W derbach województwa podopieczni Marcina Węglewskiego za faworytów nie uchodzili. Potwierdziły to wydarzenia boiskowe oraz statystyki posiadania piłki i celnych oddanych. Jednak Brunatni nawet w osłabieniu przeciwstawiali się atakom „Rycerzy Wiosny”. Niestety w samej końcówce po pechowej interwencji Michała Pawlika trzy „oczka” zostały w stolicy województwa. Czego zabrakło w grze GKS-u oraz dlaczego ofensywni gracze dostali tak niskie noty?

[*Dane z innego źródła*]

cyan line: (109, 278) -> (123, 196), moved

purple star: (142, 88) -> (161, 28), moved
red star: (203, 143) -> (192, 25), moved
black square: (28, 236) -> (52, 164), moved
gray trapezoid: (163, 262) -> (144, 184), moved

Zapraszamy do dyskusji dotyczącej ocen po meczu 23. kolejki F1L.
Oceny przyznawane są w skali od 1 (najgorszy) do 10 (najlepszy):
Leonid Otczenaszenko – 5 – przez całe spotkanie spisywał się bez zarzutu. Pewnie interweniował przy próbach miejscowych, zachowując czujność w każdej sytuacji. Już w 5. minucie musiał wypiąstkować piłkę z obrębu pola karnego, a w 33. minucie instynktownie odbił uderzenie Klimczaka. Przy rzucie karnym Domingueza był bez szans. Nie zmienia to jednak faktu, że zagrał dobry mecz. Na plus także jego gra nogami.

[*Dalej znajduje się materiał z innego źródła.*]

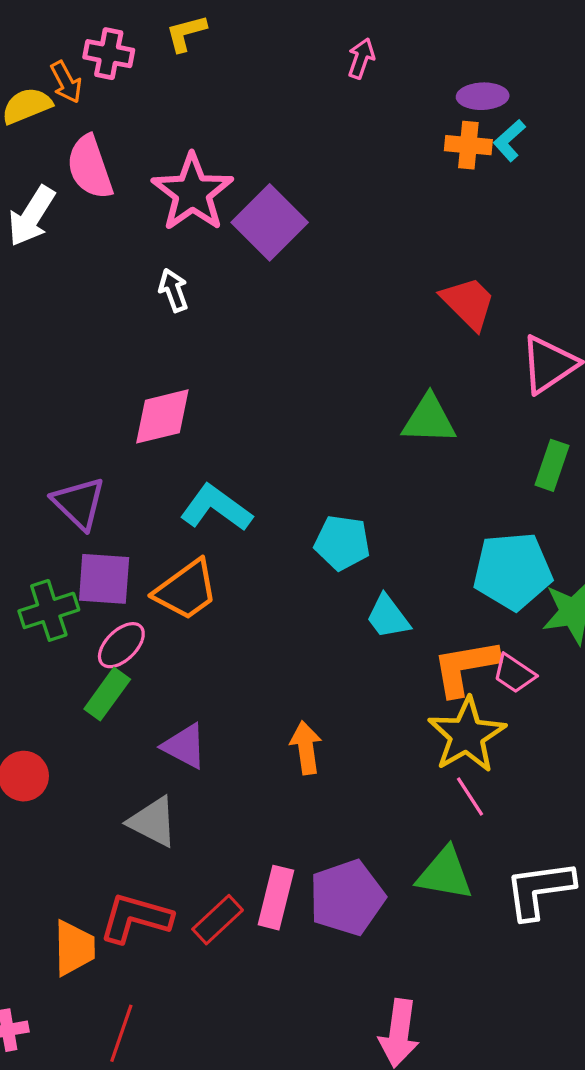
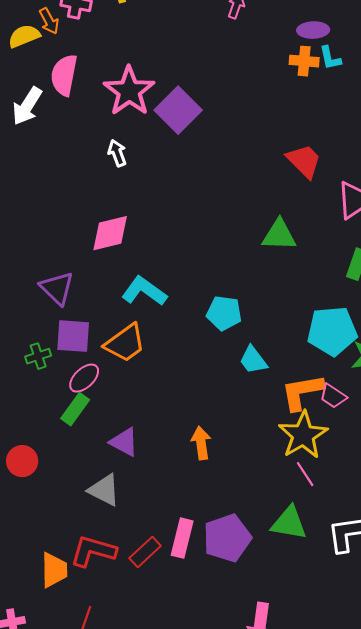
cyan L-shape: (509, 140) -> (330, 58), turned -60
pink semicircle: (90, 167) -> (64, 75), turned 30
green cross: (49, 610) -> (38, 356), size x0.7

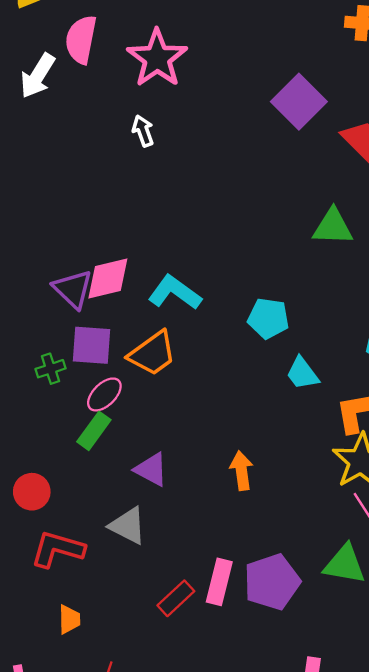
purple square: (178, 110) -> (299, 102), moved
pink diamond: (110, 233) -> (108, 278), moved
red L-shape: (93, 551) -> (58, 549), moved
orange trapezoid: (54, 570) -> (69, 619), size x0.7

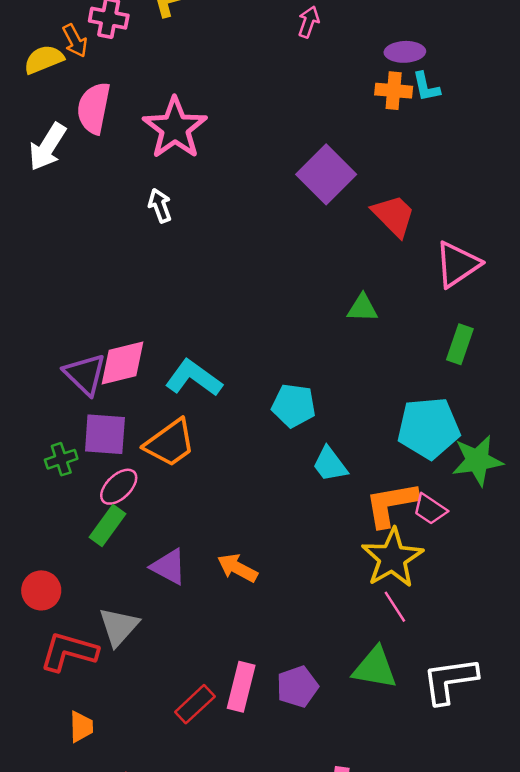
green triangle: (333, 227) -> (362, 308), size x0.7
orange arrow: (241, 471) -> (237, 568), moved, turned -54
gray triangle: (128, 526) -> (119, 627), moved, turned 45
purple pentagon: (272, 582) -> (297, 687), size x0.7

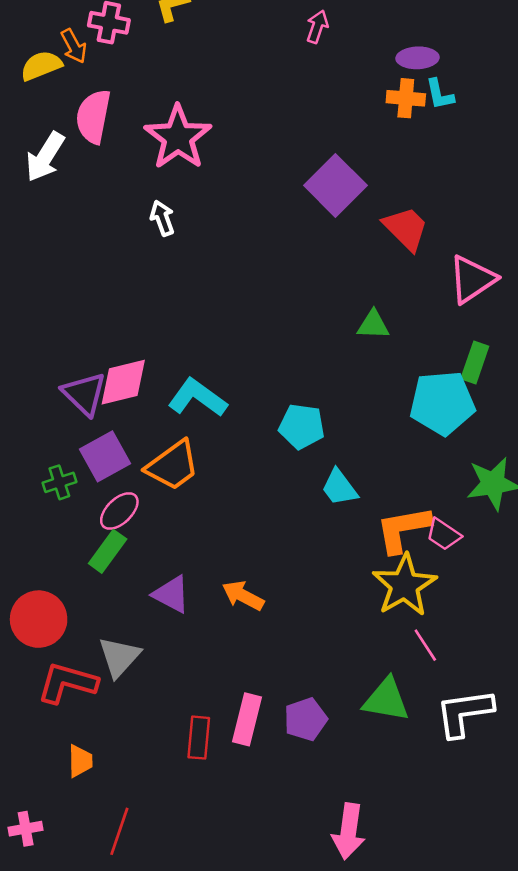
cyan pentagon: (429, 428) -> (442, 403), moved
purple square: (105, 434) -> (105, 456), turned -33
red circle: (41, 590) -> (39, 619), size x1.4
pink line: (395, 607) -> (425, 645), moved
red rectangle: (195, 704) -> (199, 738), turned -42

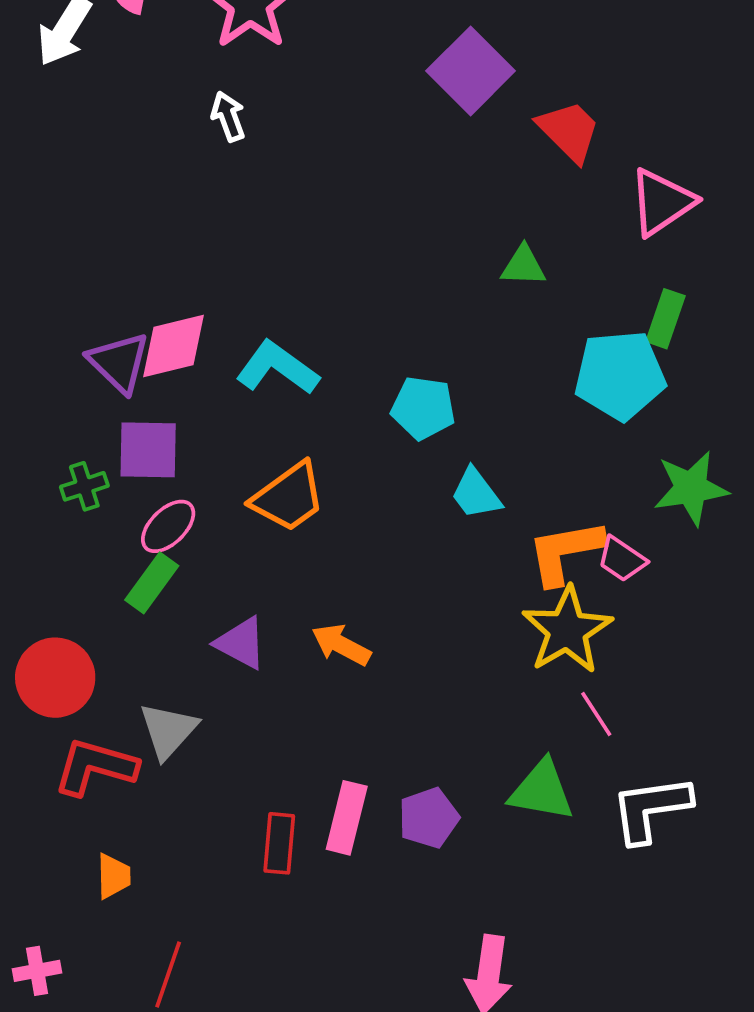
purple square: (105, 456) -> (148, 450), turned 30
orange trapezoid: (173, 465) -> (288, 497), moved

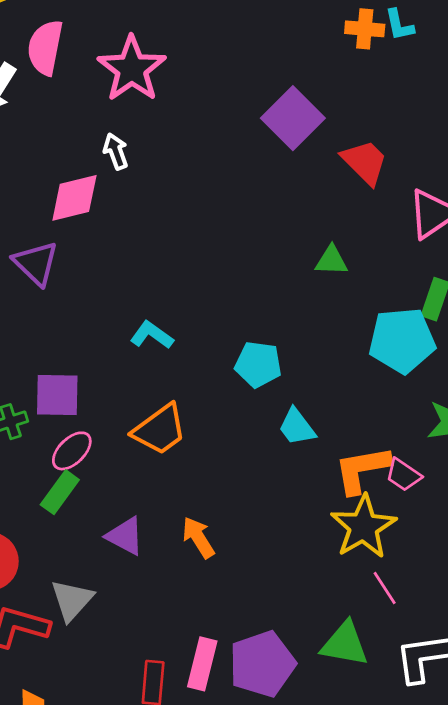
pink diamond: (174, 346) -> (74, 198), moved
purple triangle: (119, 362) -> (36, 263), moved
cyan L-shape: (277, 368) -> (152, 335), size x0.7
orange arrow: (341, 645) -> (198, 537), turned 30
purple pentagon: (429, 818) -> (262, 664), size x1.5

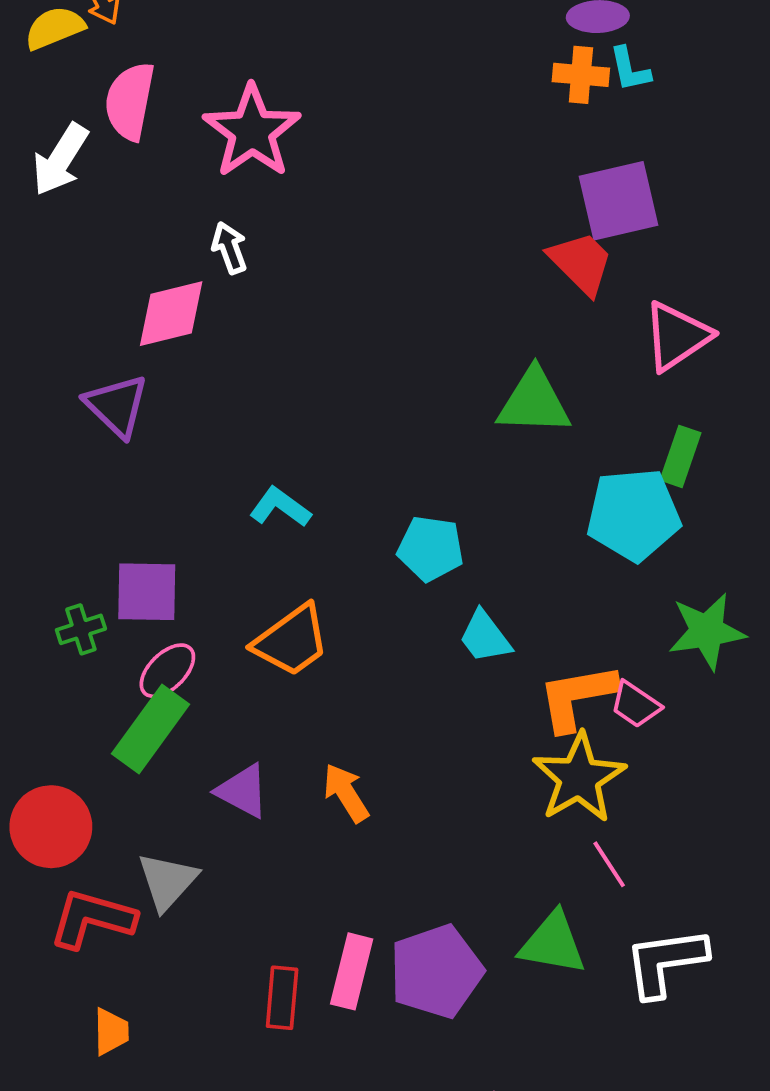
purple square: (293, 118) -> (619, 201), moved, turned 32
green triangle: (331, 261) -> (534, 402), size x1.6
green rectangle: (60, 492) -> (150, 729), size x1.4

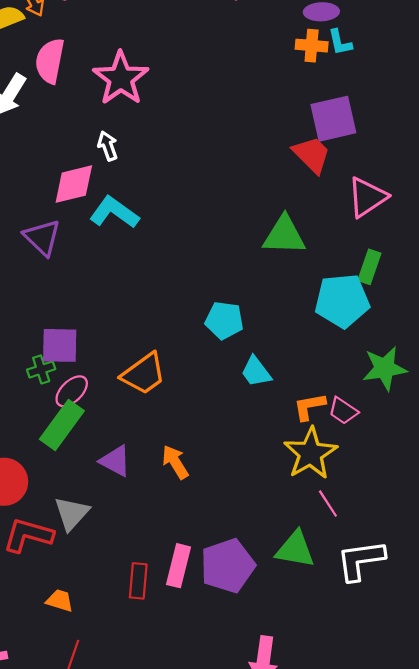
cyan L-shape: (280, 507) -> (114, 212), moved, size x1.4
green cross: (81, 629) -> (41, 369), moved
orange L-shape: (577, 697) -> (309, 406), size x0.7
orange trapezoid: (111, 1032) -> (60, 601), moved, turned -72

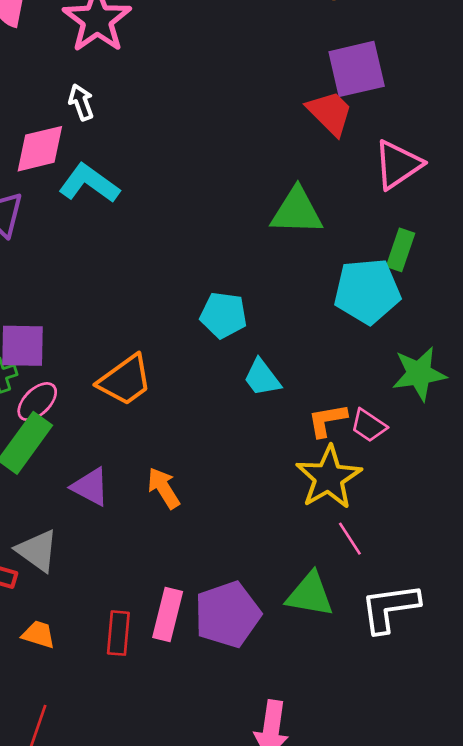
gray triangle: (72, 513) -> (37, 551), turned -36
orange trapezoid: (60, 601) -> (39, 634), moved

Marcin Sierczyński – 4 – miał trudne zadanie, bowiem po jego stronie szarżował Adrian Klimczak. Zaczął pewnie, bowiem w 3. minucie przerwał akcję ŁKS-u. Chwilę potem został sfaulowany przy próbie podłączenia się do ofensywnej akcji Brunatnych. Nie wystrzegał się jednak błędów – w 22. minucie dał się przepchnąć we własnym polu karnym Klimczakowi, dzięki czemu gracz łodzian oddał strzał na bramkę Otczenaszenki. W 45. minucie słabo zacentrował w pole karne przeciwnika, a w drugiej połowie skupiony jedynie na zadaniach obronnych, które realizował bez większych zarzutów.

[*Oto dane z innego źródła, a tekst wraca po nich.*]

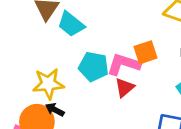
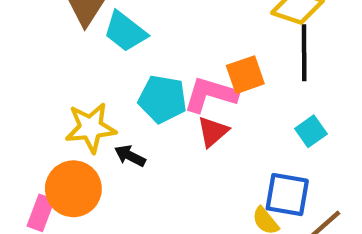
black arrow: (55, 110) -> (130, 156), moved

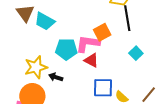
red triangle: (213, 132) -> (91, 60), turned -42
blue square: (287, 195) -> (103, 88), moved

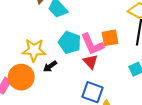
pink L-shape: (88, 44) -> (92, 44), turned -140
black arrow: (56, 77) -> (50, 66), turned -72

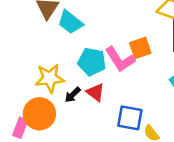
red triangle: (90, 62) -> (96, 92), moved

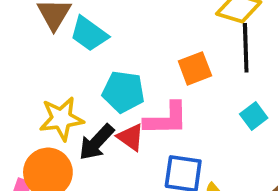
pink L-shape: (120, 59) -> (166, 119), moved, turned -56
black arrow: (73, 95) -> (96, 142), size x1.5

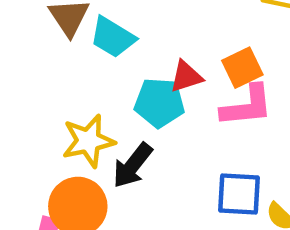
pink L-shape: (166, 119) -> (247, 106), moved
red triangle: (131, 137) -> (186, 77), moved, turned -48

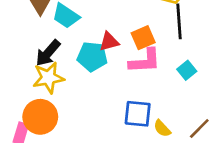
black arrow: (133, 165) -> (48, 53), moved

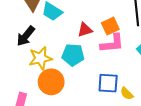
black arrow: (48, 53) -> (26, 36), moved
cyan pentagon: (92, 57) -> (73, 55), moved
orange circle: (40, 117) -> (51, 82), moved

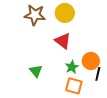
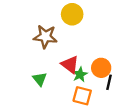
brown star: (35, 15) -> (45, 37), moved
red triangle: (63, 41) -> (70, 64), moved

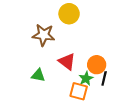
green star: (80, 75) -> (86, 78), moved
green triangle: (40, 79) -> (38, 75), turned -40

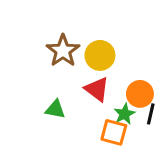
yellow circle: (69, 14) -> (100, 55), moved
brown star: (44, 35) -> (63, 51), turned 30

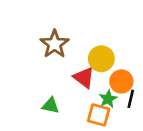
yellow circle: (100, 55) -> (101, 59), moved
green triangle: (55, 109) -> (51, 106), moved

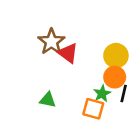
yellow circle: (101, 59) -> (116, 56), moved
red triangle: (84, 77) -> (68, 53), moved

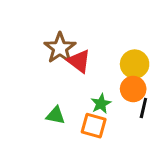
green star: (102, 94) -> (101, 104), moved
orange square: (93, 109) -> (94, 126), moved

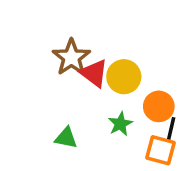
yellow circle: (135, 64) -> (124, 77), moved
orange square: (94, 126) -> (161, 150), moved

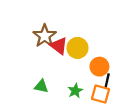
green star: (120, 124) -> (75, 91), moved

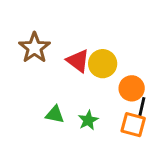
brown star: (45, 36) -> (34, 48), moved
green star: (75, 91) -> (88, 120), moved

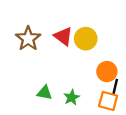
red triangle: (78, 61) -> (63, 36), moved
yellow circle: (103, 64) -> (86, 39), moved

Mateusz Bartków – 5 – najlepszy zawodnik z pola po stronie GKS-u. W jego grze nie sposób zauważyć spokojnego wyprowadzania piłki z własnej połowy. Kilkukrotnie ruszał do przodu z piłką przy nodze, przenosząc ciężar gry na połowę rywali. Było tak chociażby w 22. minucie oraz kwadrans przed końcem meczu. Jednak bez odpowiedniego wsparcia zespołu, takie eskapady spaliły na panewce. W obronie grał poprawnie, raz po raz wybijając piłkę, lecz nie zawsze nadążał z interwencją. W 22. minucie przegrał walkę o pozycję z Janczukowiczem, który to ostatecznie oddał niecelny strzał na bramkę GKS. Chwilę potem próbował asekurować Sierczyńskiego, ale i tak nie uchronił GKS-u przed próbą strzału Klimczaka. W drugiej połowie zdarzało mu się wybijać piłkę na oślep, lecz w sytuacji osłabionego zespołu Marcina Węglewskiego było to zrozumiałe.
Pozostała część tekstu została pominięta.